Battling for a pennant with a team that has yet to hit as it should, the San Francisco Giants' manager is harassed by persistent rumors that he will be fired by Owner Horace Stoneham

Suited up in white baseball flannels, his dark locks curling above his forehead, Alvin Dark looks like a centurion carrying the Roman standard into Gaul. In the dugout, his brown eyes piercing the field, he has the look of eagles (see cover). He is a clean-cut, church-going, nonswearing Baptist, and everything about him reflects the wholesome life.

As a college football player at LSU Dark was a good enough runner to move Steve Van Buren to blocking back. Later he was a Marine officer. For 14 years he played shortstop and third base for the Braves, Giants, Cards, Cubs and Phils. He was the captain of two pennant-winning Giant teams (1951 and 1954), and he had a lifetime batting average of .289. He always gave his all and then some. "Baseball is his life," says Lee Walls, the Dodger utility man, who roomed with Dark for two years on the Cubs. "He lives, breathes and talks baseball most of the time. Many times when he sets baseball aside, he reads the Bible."

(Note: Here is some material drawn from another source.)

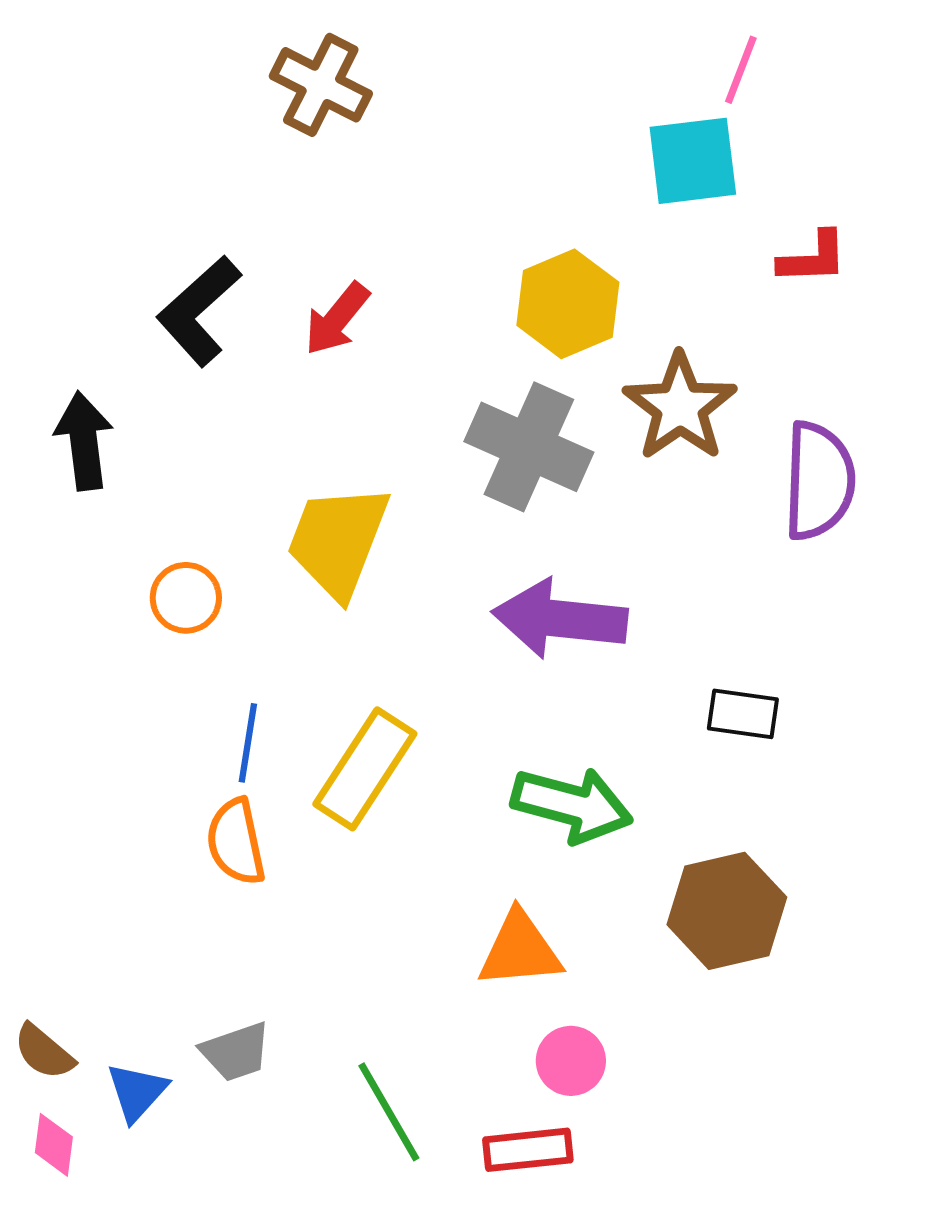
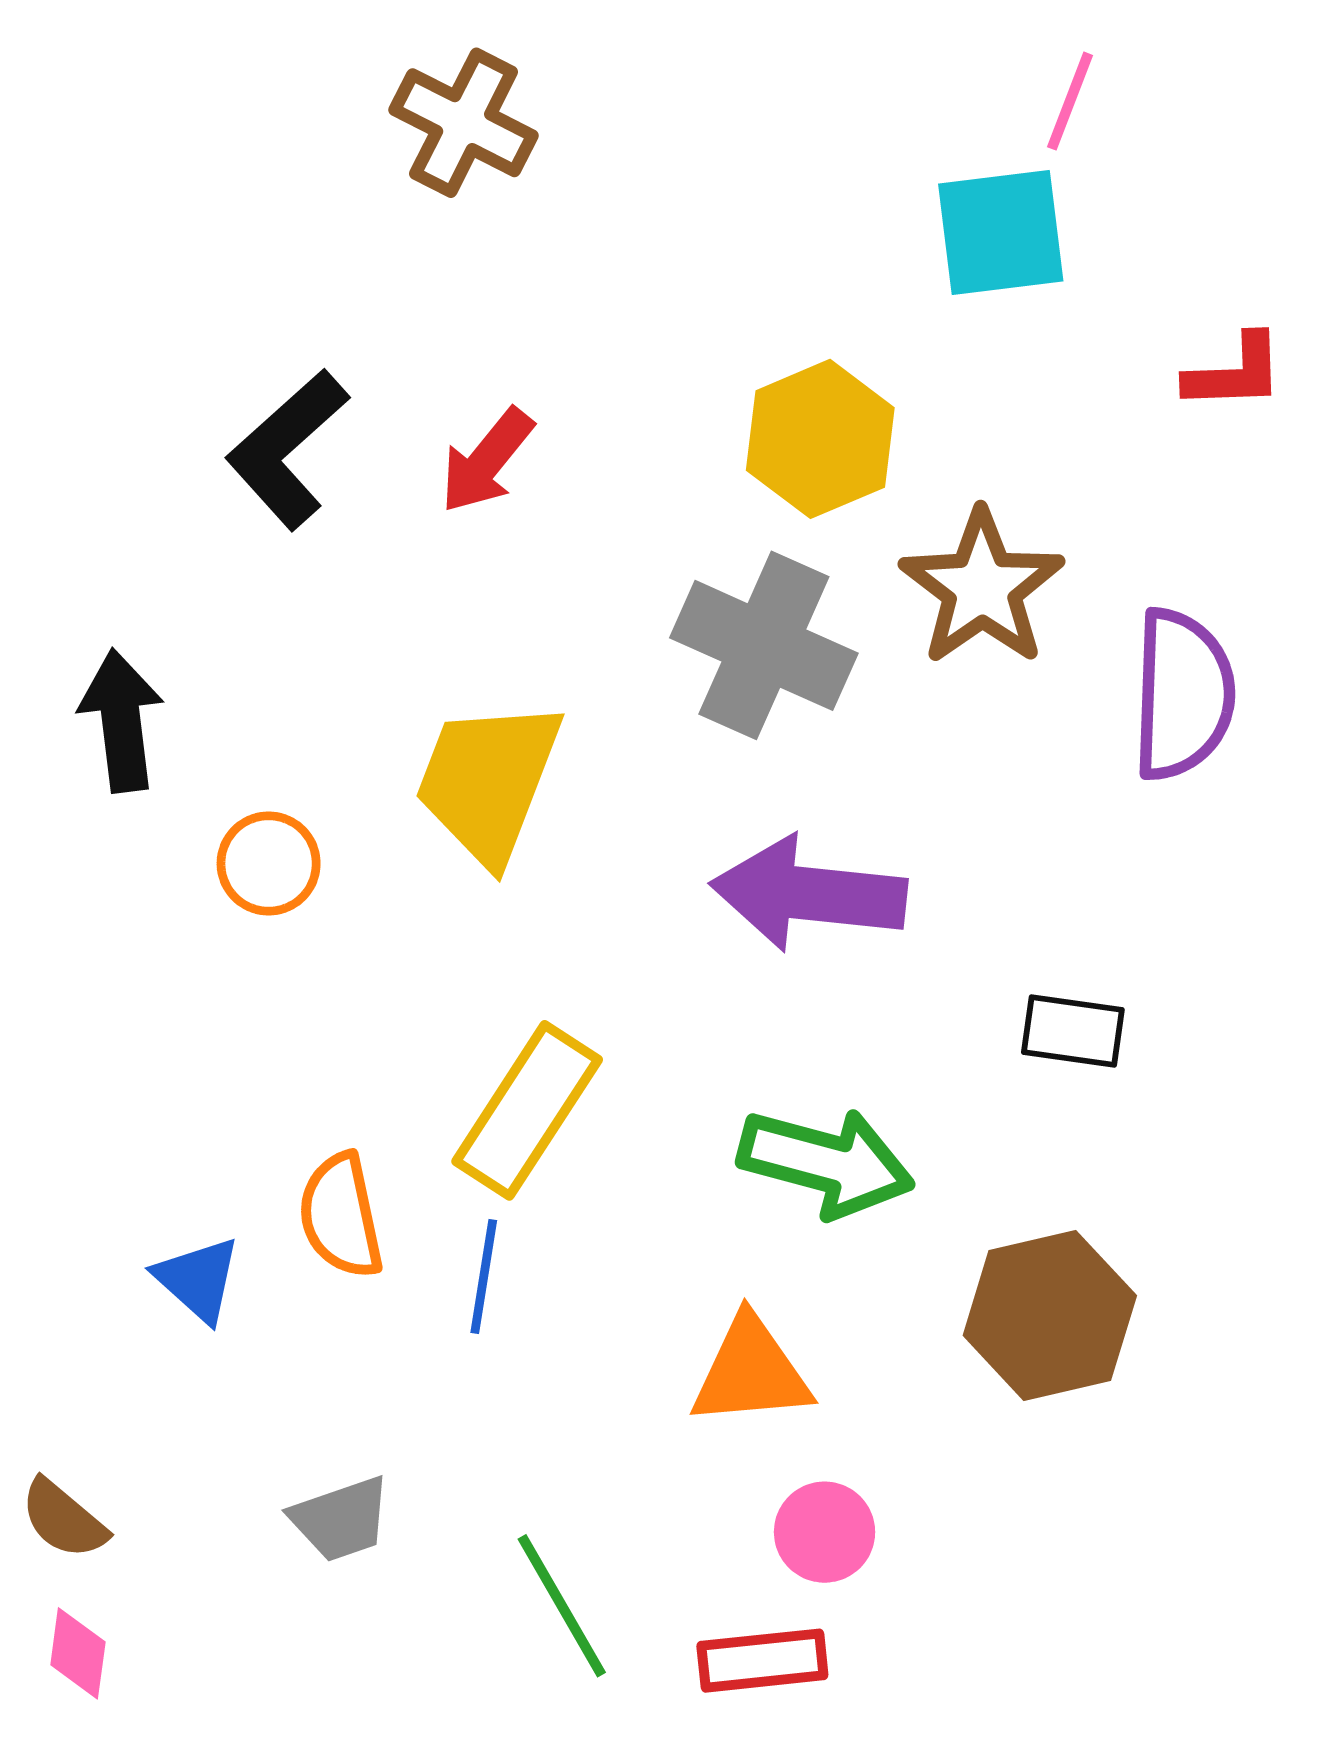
red L-shape: (813, 258) -> (1235, 373), moved
black arrow: (84, 441) -> (121, 721), moved
blue line: (248, 743) -> (484, 1276), moved
blue triangle: (137, 1092) -> (198, 1279), moved, turned -30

Ordinarily, Alvin Dark would be the last sort of person to excite rumors, but he is the manager of the San Francisco Giants, a team that is, perhaps unfairly, expected to win the National League pennant every year, and ever since the Giants moved from New York they have been the subject of more "inside" stories, gossip and rumors than any other club in either league.

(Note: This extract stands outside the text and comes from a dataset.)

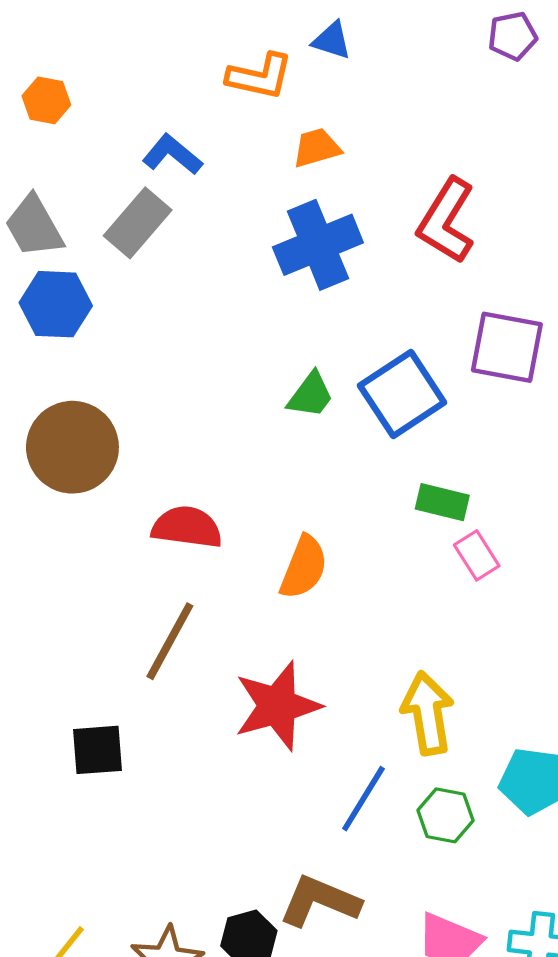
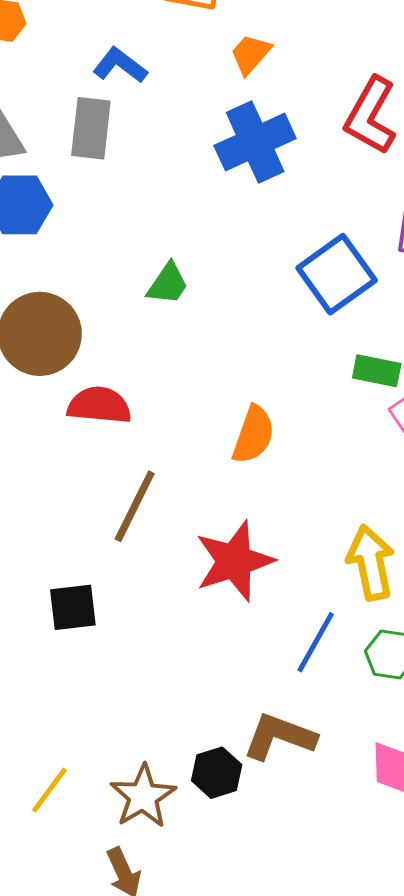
orange trapezoid: (317, 148) -> (251, 54), turned -30
gray rectangle: (138, 223) -> (91, 128), turned -32
green trapezoid: (311, 395) -> (168, 284), moved
red semicircle: (187, 527) -> (99, 405), moved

Part of the reason for the stories, most of which concern a "feud" between Dark and Horace Stoneham, the Giants' owner, is that San Francisco is built for gossip. Perched on a peninsula on the edge of the Pacific, the city is separated from the frantic East by 3,000 miles of mountains, rivers and cornfields, and life is so pleasant and hubbub so remote that the middle of the country becomes a sort of Atlantic Ocean and the East another Europe. San Franciscans understandably enjoy discussing the beauties of their city, but they also spend a lot of time talking about the Giants.

Then there is the Giant front office itself, whose operations are about as clear, to most fans, as the murky dealings of a Byzantine court. Not long after the Giants moved to San Francisco, Bill Rigney, a local boy, was suddenly fired as manager during the season, and Clancy Sheehan, a scout and crony of Stoneham's, took his place in a shift that struck some people as a palace plot. That happened four years ago, but it helped fix the image of the Giant front office in the popular mind.

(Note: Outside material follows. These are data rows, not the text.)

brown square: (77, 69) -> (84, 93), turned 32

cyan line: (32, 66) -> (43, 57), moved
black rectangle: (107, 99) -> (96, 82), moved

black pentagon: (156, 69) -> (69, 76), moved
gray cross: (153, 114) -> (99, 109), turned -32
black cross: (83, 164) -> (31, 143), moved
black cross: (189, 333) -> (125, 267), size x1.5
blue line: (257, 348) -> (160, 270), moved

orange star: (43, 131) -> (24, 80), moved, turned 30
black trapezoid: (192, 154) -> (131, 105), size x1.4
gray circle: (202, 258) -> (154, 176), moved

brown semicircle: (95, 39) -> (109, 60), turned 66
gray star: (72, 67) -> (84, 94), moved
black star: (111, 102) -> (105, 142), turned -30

Added to all this is the rugged competition between the two morning newspapers—Hearst's Examiner, the self-styled "Monarch of the Dailies," and the brash Chronicle, neither of which has been known to play down the sensational. The Giants have never enjoyed the rapport with San Francisco sports-writers that had become a journalistic tradition back in New York. The relationship between team and press is usually good, but every once in a while one of the papers will print a story which the players feel is unfair or untrue. Dark himself refuses to read anything but the box scores in local papers. The latest contretemps involves Bob Shaw, a charming and exuberant relief pitcher who also happens to be an avid Gold-water supporter. ("You liberals can't hit," he is likely to twit a fellow pitcher in batting practice.) A couple of weeks ago Harry Jupiter of the Examiner did a feature story on Shaw that ran on the front page. Shaw was not amused and he talked of suing for libel. "I do not talk to myself when I warm up," he said, ticking off his grievances. "I do not say, 'I am the greatest,' my name is not Cassius and"—here Shaw paused for breath—"I am not against NATO!"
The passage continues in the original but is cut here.